It's not uncommon that a platform driver calls some helper functions
provided by core.

> Also, why is this PSCI specific? I would assume that the core cpuidle code
> should be responsible for these transitions, not a random cpuidle driver.

The CPU PM helpers cpu_pm_enter() and cpu_cluster_pm_enter() are provided
by kernel/cpu_pm.c rather than cpuidle core.  This PSCI cpuidle driver
already uses cpu_pm_enter(), and my patch is making a call to
cpu_cluster_pm_enter().

Shawn
Shawn Guo Feb. 17, 2022, 7:31 a.m. UTC | #5
On Wed, Feb 16, 2022 at 03:58:41PM +0000, Marc Zyngier wrote:
> On 2022-02-16 14:49, Sudeep Holla wrote:
> > +Ulf (as you he is the author of cpuidle-psci-domains.c and can help you
> > with that if you require)

Thanks, Sudeep!

> > 
> > On Wed, Feb 16, 2022 at 09:28:28PM +0800, Shawn Guo wrote:
> > > Make a call to cpu_cluster_pm_enter() on the last CPU going to low
> > > power
> > > state (and cpu_cluster_pm_exit() on the firt CPU coming back), so that
> > > platforms can be notified to set up hardware for getting into the
> > > cluster
> > > low power state.
> > > 
> > 
> > NACK. We are not getting the notion of CPU cluster back to cpuidle
> > again.
> > That must die. Remember the cluster doesn't map to idle states
> > especially
> > in the DSU systems where HMP CPUs are in the same cluster but can be in
> > different power domains.

The 'cluster' in cpu_cluster_pm_enter() doesn't necessarily means
a physical CPU cluster.  I think the documentation of the function has a
better description.

 * Notifies listeners that all cpus in a power domain are entering a low power
 * state that may cause some blocks in the same power domain to reset.

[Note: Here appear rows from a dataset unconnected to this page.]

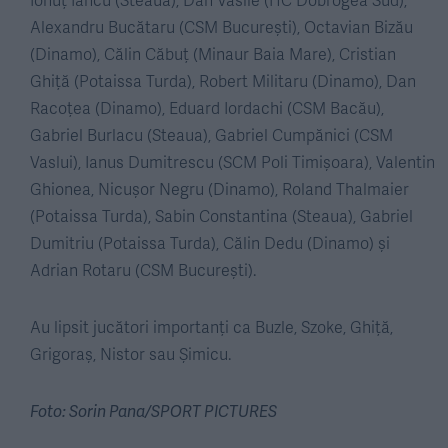
Alexandru Bucătaru (CSM București), Octavian Bizău
(Dinamo), Călin Căbuț (Minaur Baia Mare), Cristian
Ghiță (Potaissa Turda), Robert Militaru (Dinamo), Dan
Racoțea (Dinamo), Eduard Iordachi (CSM Bacău),
Gabriel Burlacu (Steaua), Gabriel Cumpănici (CSM
Vaslui), Ianus Dumitrescu (SCM Poli Timișoara), Valentin
Ghionea, Nicușor Negru (Dinamo), Roland Thalmaier
(Potaissa Turda), Sabin Constantina (Steaua), Gabriel
Dumitriu (Potaissa Turda), Călin Dedu (Dinamo) și
Adrian Rotaru (CSM București).
Au lipsit jucători importanți ca Buzle, Szoke, Ghiță,
Grigoraș, Nistor sau Șimicu.
Foto: Sorin Pana/SPORT PICTURES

So cpu_domain_pm_enter() might be a better name?  Anyways ...

> > 
> > You need to decide which PSCI CPU_SUSPEND mode you want to use first. If
> > it is
> > Platform Co-ordinated(PC), then you need not notify anything to the
> > platform.
> > Just request the desired idle state on each CPU and platform will take
> > care
> > from there.
> > 
> > If for whatever reason you have chosen OS initiated mode(OSI), then
> > specify
> > the PSCI power domains correctly in the DT which will make use of the
> > cpuidle-psci-domains and handle the so called "cluster" state correctly.

Yes, I'm running a Qualcomm platform that has OSI supported in PSCI.

> 
> My understanding is that what Shawn is after is a way to detect the "last
> man standing" on the system to kick off some funky wake-up controller that
> really should be handled by the power controller (because only that guy
> knows for sure who is the last CPU on the block).
> 
> There was previously some really funky stuff (copy pasted from the existing
> rpmh_rsc_cpu_pm_callback()), which I totally objected to having hidden in
> an irqchip driver.
> 
> My ask was that if we needed such information, and assuming that it is
> possible to obtain it in a reliable way, this should come from the core
> code, and not be invented by random drivers.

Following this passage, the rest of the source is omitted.